Hank settled with the family in the front room where lazy conversation gradually gave way to soft snores. And yet he found he wasn’t the least bit sleepy. The pleasures of the day filled his spirit in a way that made him want to simply spend time appreciating being invited so fully into the bosom of this good family living in this beautiful place. Finally, he stood and tiptoed to the back door, letting himself out into the bracing air. He’d see if he couldn’t walk off at least a little of the huge meal he’d eaten. He also wanted to ponder those life changes he’d been carrying around in the dark corners of his mind.
Thirty minutes later, Hank realized he’d let himself become so lost in thought that the roll and sway of the mountain land had lured him into . . . getting lost. It was a hard thing to admit, and he wasn’t quite prepared to consider his cause hopeless, but when he crested this most recent hill the view wasn’t at all what he’d been expecting. He thought he’d be able to see a curl of smoke from the Markleys’ chimney beyond the next rise, but instead there was a mountain looming that really shouldn’t have been there. A blue jay sat on a bare limb, cocking its head at him and jeering in that coarse way jays do. For a minute, he had a notion to follow it when it flew, but decided not to grasp at straws.
He peered around in all directions, unsure of where to go next and wondering if maybe he should just stay right where he was until someone came along. This surely looked like a path that would be used regularly. It wound through the edge of a field near the tree line. A cow stepped into his field of vision. Or it might just be a cow path. Still, where there were cattle, people couldn’t be too far off.
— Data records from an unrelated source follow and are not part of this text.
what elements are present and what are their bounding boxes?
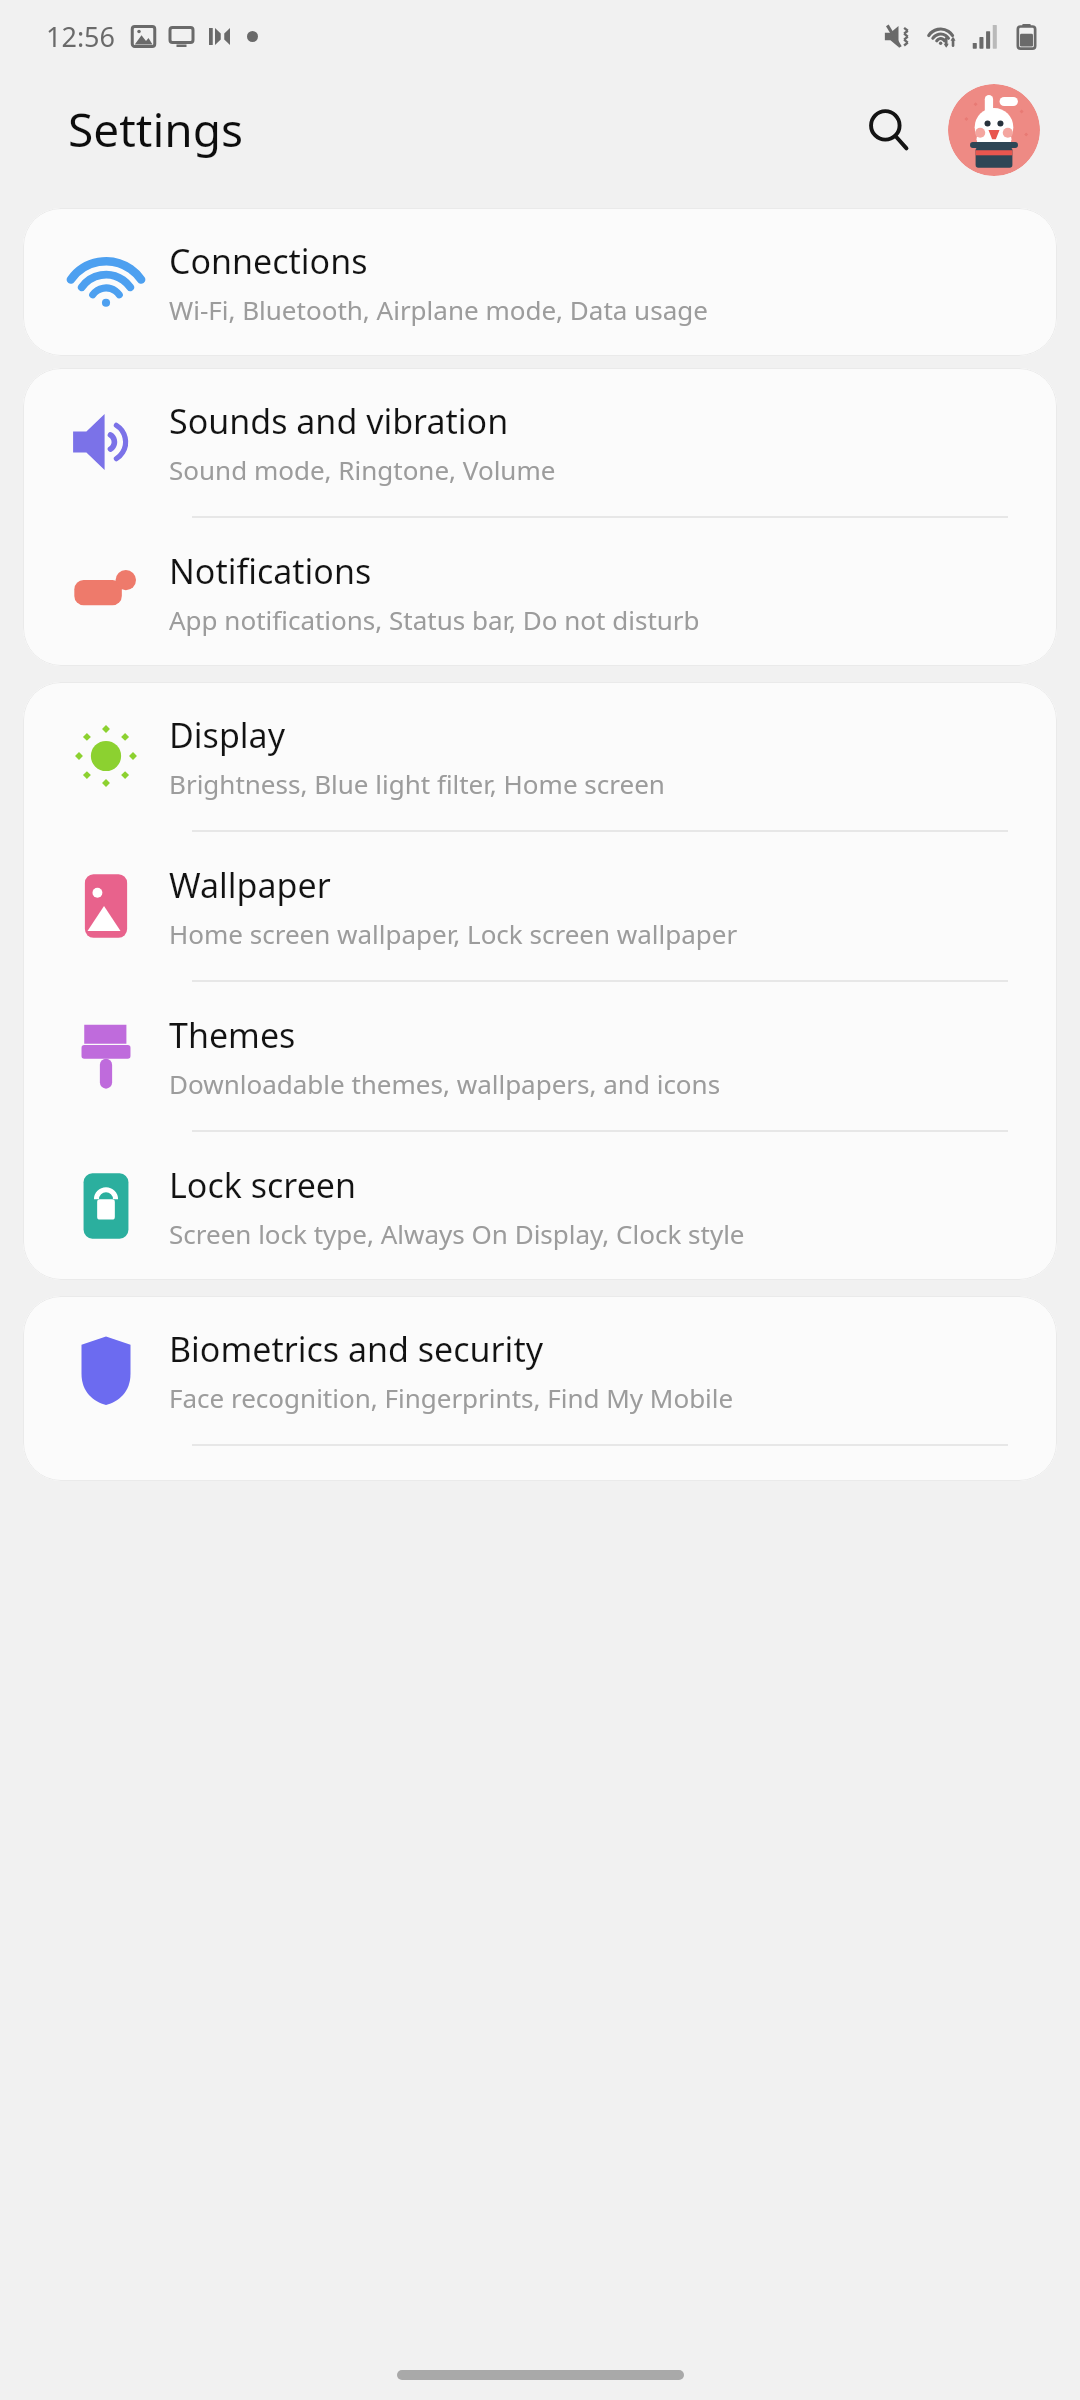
staticText: Biometrics and security (169, 1326, 543, 1372)
button[interactable]: Profile (948, 84, 1040, 176)
button[interactable]: Biometrics and security (23, 1296, 1057, 1444)
staticText: Screen lock type, Always On Display, Clo… (169, 1216, 745, 1251)
staticText: Home screen wallpaper, Lock screen wallp… (169, 916, 738, 951)
button[interactable]: Notifications (23, 518, 1057, 666)
button[interactable]: Lock screen (23, 1132, 1057, 1280)
staticText: Connections (169, 238, 368, 284)
staticText: Wi-Fi, Bluetooth, Airplane mode, Data us… (169, 292, 708, 327)
staticText: Brightness, Blue light filter, Home scre… (169, 766, 665, 801)
button[interactable]: Themes (23, 982, 1057, 1130)
staticText: Notifications (169, 548, 372, 594)
other: Battery (1013, 23, 1040, 50)
button[interactable]: Connections (23, 208, 1057, 356)
button[interactable]: Search (846, 87, 932, 173)
staticText: Sound mode, Ringtone, Volume (169, 452, 556, 487)
staticText: Sounds and vibration (169, 398, 509, 444)
staticText: Lock screen (169, 1162, 357, 1208)
staticText: Display (169, 712, 285, 758)
staticText: Wallpaper (169, 862, 331, 908)
button[interactable]: Display (23, 682, 1057, 830)
button[interactable]: Wallpaper (23, 832, 1057, 980)
staticText: 12:56 (46, 18, 116, 55)
button[interactable]: Sounds and vibration (23, 368, 1057, 516)
staticText: Settings (68, 98, 244, 161)
other: Wi-Fi (927, 21, 958, 52)
staticText: Themes (169, 1012, 296, 1058)
staticText: Face recognition, Fingerprints, Find My … (169, 1380, 734, 1415)
staticText: Downloadable themes, wallpapers, and ico… (169, 1066, 721, 1101)
other: Signal (971, 22, 1000, 51)
staticText: App notifications, Status bar, Do not di… (169, 602, 700, 637)
other: Mute (883, 21, 914, 52)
Still weighing his options, Hank sat on a fallen log to give himself time to think. The tree had gone down years ago, and its stump was almost hollow—rotted from the inside out. It was the sort of timber that looked good from the outside but failed to produce. It made Hank ponder what his life would amount to if it were measured in board feet. He’d been feeling a bit hollow lately, like the heart had gone out of him. If he were honest, he’d have to admit it had something to do with seeing Judd and Larkin so happy. They had a child now—the main reason Larkin hadn’t come along on this trip. Little Lavonia was barely walking, and the young parents agreed traveling with a child not yet two would be a trial for them all. Sweet Lavonia had wormed her way into his heart just like James and Grace were quickly doing. Maybe there was more in this world for him than playing second fiddle for the Waccamaw Timber Company.
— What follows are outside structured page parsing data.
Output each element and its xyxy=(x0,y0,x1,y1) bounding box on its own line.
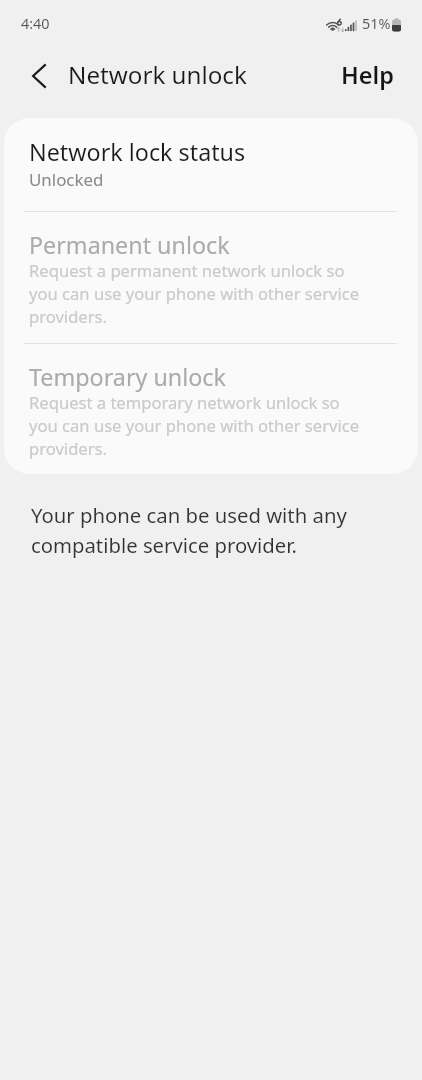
button[interactable]: Navigate up xyxy=(0,54,68,98)
staticText: 51% xyxy=(362,14,391,34)
staticText: Request a temporary network unlock so yo… xyxy=(29,391,365,460)
staticText: Help xyxy=(341,62,394,90)
staticText: Temporary unlock xyxy=(29,367,226,391)
button[interactable]: Permanent unlock xyxy=(4,212,418,343)
staticText: Unlocked xyxy=(29,167,104,191)
staticText: Network unlock xyxy=(68,62,247,90)
staticText: Permanent unlock xyxy=(29,235,230,259)
staticText: Network lock status xyxy=(29,141,246,167)
button[interactable]: Network lock status xyxy=(4,118,418,211)
staticText: Your phone can be used with any compatib… xyxy=(31,499,376,559)
button[interactable]: Help xyxy=(313,54,422,98)
staticText: Request a permanent network unlock so yo… xyxy=(29,259,365,328)
button[interactable]: Temporary unlock xyxy=(4,344,418,474)
staticText: 4:40 xyxy=(21,14,50,34)
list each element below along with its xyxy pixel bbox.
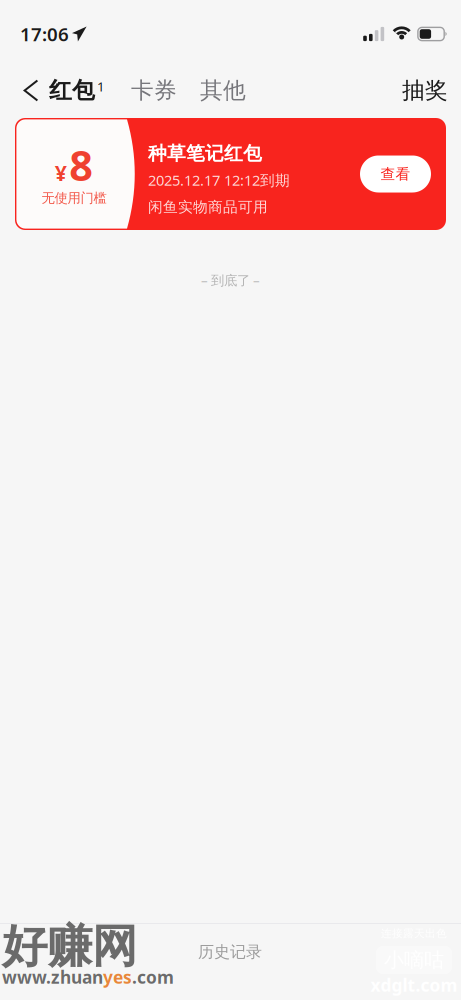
staticText: 无使用门槛	[42, 190, 106, 206]
button[interactable]: Back	[13, 70, 49, 110]
staticText: 其他	[200, 77, 246, 104]
button[interactable]: 其他	[200, 70, 246, 110]
staticText: 卡券	[131, 77, 177, 104]
button[interactable]: 卡券	[131, 70, 177, 110]
staticText: 查看	[380, 165, 410, 183]
staticText: 8	[69, 138, 93, 192]
staticText: 闲鱼实物商品可用	[148, 198, 268, 216]
staticText: 好赚网	[2, 919, 137, 974]
staticText: ¥	[55, 159, 67, 187]
staticText: – 到底了 –	[201, 271, 260, 289]
button[interactable]: 历史记录	[198, 941, 262, 963]
staticText: www.zhuan	[2, 966, 103, 988]
staticText: 红包	[49, 77, 95, 104]
staticText: 2025.12.17 12:12到期	[148, 170, 290, 190]
staticText: xdglt.com	[370, 974, 458, 996]
staticText: 抽奖	[402, 77, 448, 104]
button[interactable]: 种草笔记红包	[15, 118, 446, 230]
staticText: yes	[103, 966, 132, 988]
button[interactable]: 抽奖	[402, 70, 448, 110]
staticText: 历史记录	[198, 942, 262, 962]
staticText: 17:06	[20, 22, 69, 46]
staticText: 种草笔记红包	[148, 142, 262, 165]
staticText: .com	[132, 966, 174, 988]
staticText: 1	[97, 78, 105, 95]
button[interactable]: 红包	[49, 70, 105, 110]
The jay he’d noticed earlier landed on the punky stump and dipped his head as though peering inside. The bird snatched a fallen leaf in its beak and flew to a low branch, tilting its head to consider Hank. He’d known jays to be curious, but he’d never known one to take such an interest in him.
“You act like you’re after something,” he said aloud.
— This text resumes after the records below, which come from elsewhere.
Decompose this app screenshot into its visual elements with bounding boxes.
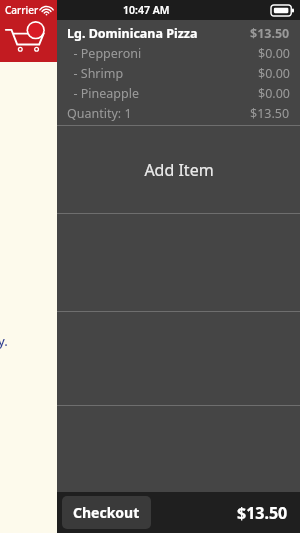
staticText: 10:47 AM [123, 3, 170, 17]
staticText: - Shrimp [67, 65, 124, 82]
staticText: - Pepperoni [67, 45, 142, 62]
staticText: Carrier [5, 3, 39, 17]
staticText: Quantity: 1 [67, 105, 132, 122]
staticText: Add Item [144, 159, 214, 181]
button[interactable]: Checkout [62, 496, 151, 529]
staticText: Checkout [73, 503, 140, 522]
staticText: $0.00 [258, 65, 290, 82]
staticText: - Pineapple [67, 85, 140, 102]
button[interactable]: Lg. Dominicana Pizza [57, 20, 300, 125]
staticText: $0.00 [258, 85, 290, 102]
button[interactable]: Cart [4, 22, 48, 56]
staticText: $13.50 [250, 25, 290, 42]
staticText: $13.50 [250, 105, 290, 122]
staticText: Lg. Dominicana Pizza [67, 25, 198, 42]
staticText: $13.50 [237, 502, 288, 524]
button[interactable]: Add Item [57, 126, 300, 213]
staticText: $0.00 [258, 45, 290, 62]
staticText: y. [0, 332, 8, 350]
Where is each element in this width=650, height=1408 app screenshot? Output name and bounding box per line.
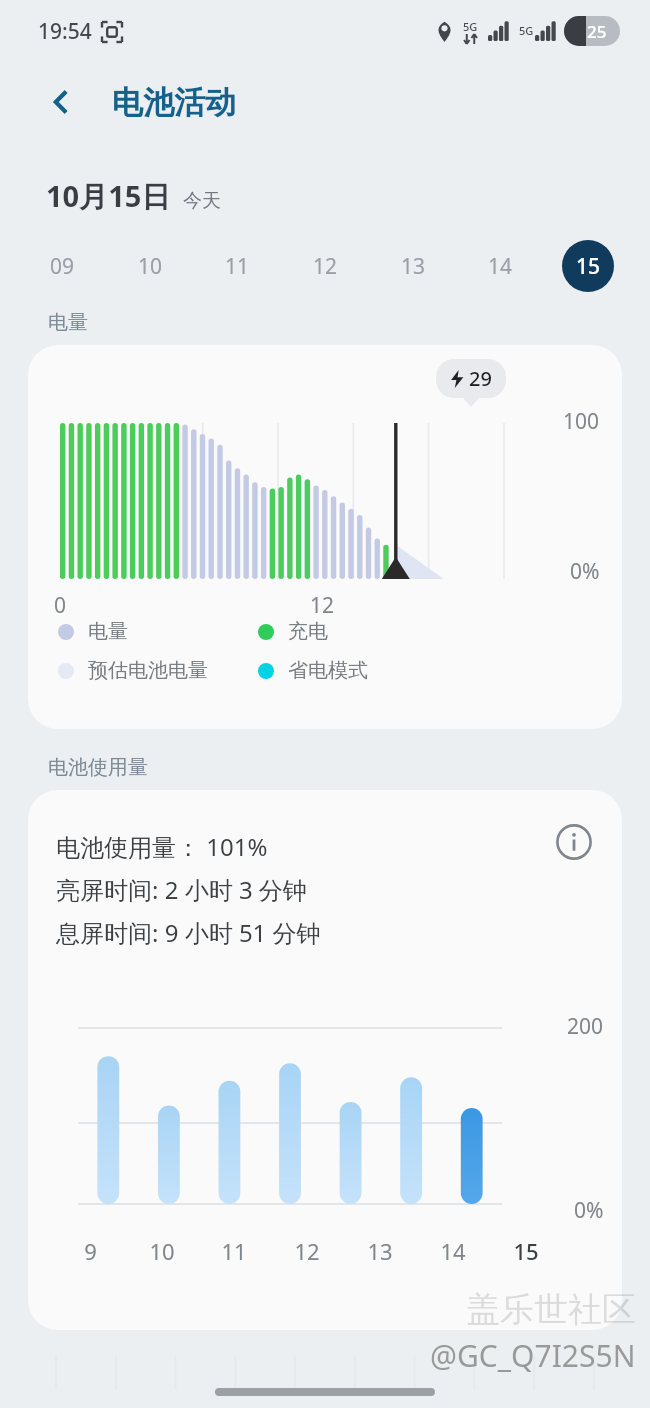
staticText: 0 — [54, 591, 67, 620]
button[interactable]: 14 — [474, 240, 526, 292]
button[interactable]: 信息 — [548, 816, 600, 868]
staticText: 电量 — [48, 310, 88, 335]
staticText: 12 — [310, 591, 335, 620]
button[interactable]: 15 — [562, 240, 614, 292]
staticText: 200 — [567, 1012, 604, 1041]
staticText: 13 — [401, 252, 426, 281]
staticText: 充电 — [288, 619, 328, 644]
staticText: 11 — [225, 252, 250, 281]
staticText: 14 — [440, 1236, 466, 1266]
staticText: @GC_Q7I2S5N — [430, 1335, 636, 1376]
staticText: 100 — [563, 407, 600, 436]
button[interactable]: 09 — [36, 240, 88, 292]
staticText: 12 — [294, 1236, 320, 1266]
button[interactable]: 100 — [28, 345, 622, 729]
staticText: 0% — [574, 1196, 604, 1225]
staticText: 亮屏时间: 2 小时 3 分钟 — [56, 873, 307, 906]
staticText: 29 — [469, 365, 492, 392]
staticText: 省电模式 — [288, 658, 368, 683]
staticText: 电池使用量： 101% — [56, 830, 268, 863]
staticText: 14 — [488, 252, 513, 281]
button[interactable]: 13 — [387, 240, 439, 292]
staticText: 5G — [463, 19, 478, 34]
staticText: 12 — [313, 252, 338, 281]
staticText: 15 — [576, 252, 601, 281]
button[interactable]: 返回 — [34, 74, 90, 130]
button[interactable]: 11 — [211, 240, 263, 292]
staticText: 11 — [221, 1236, 247, 1266]
staticText: 电池使用量 — [48, 755, 148, 780]
staticText: 今天 — [183, 189, 221, 213]
staticText: 电池活动 — [112, 83, 236, 122]
staticText: 09 — [50, 252, 75, 281]
button[interactable]: 电池使用量： 101% — [28, 790, 622, 1330]
staticText: 13 — [367, 1236, 393, 1266]
staticText: 预估电池电量 — [88, 658, 208, 683]
staticText: 10 — [138, 252, 163, 281]
staticText: 10月15日 — [46, 176, 171, 216]
staticText: 25 — [587, 20, 607, 43]
staticText: 息屏时间: 9 小时 51 分钟 — [56, 916, 321, 949]
staticText: 15 — [513, 1236, 539, 1266]
button[interactable]: 12 — [299, 240, 351, 292]
staticText: 9 — [84, 1236, 97, 1266]
staticText: 10 — [149, 1236, 175, 1266]
button[interactable]: 10 — [124, 240, 176, 292]
staticText: 5G — [519, 23, 534, 38]
staticText: 盖乐世社区 — [466, 1288, 636, 1331]
staticText: 19:54 — [38, 17, 92, 46]
staticText: 0% — [570, 557, 600, 586]
staticText: 电量 — [88, 619, 128, 644]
The bird dropped its leaf and bobbed along the branch, eye now focused on the stump. Hank turned his attention back to the hollowed wood and noticed that the leaves inside didn’t look natural. They looked more like someone or something had piled them there—stuffing them in. Could it be a nest of some sort? Hank wondered if they had critters in these hills he didn’t know about. He poked at the mass with a stick, finding the leaves formed a sort of cap that came away revealing . . . what appeared to be a gun cleaning cloth. He fished it out, and something tumbled onto the ground at his feet. He picked the lump up and found it to be an embroidered cloth pouch with a weighty something inside. Tipping the bag, a piece of jewelry—really beautiful jewelry with intertwined hearts and a glinting purple stone—dropped into his hand. Well now. Had he stumbled upon someone’s secret cache?
Distracted, Hank didn’t notice the soft sound of footsteps approaching until they were nearly upon him. He startled and caught himself before toppling off his log as Fleeta Brady hove into view, head down and muttering to herself.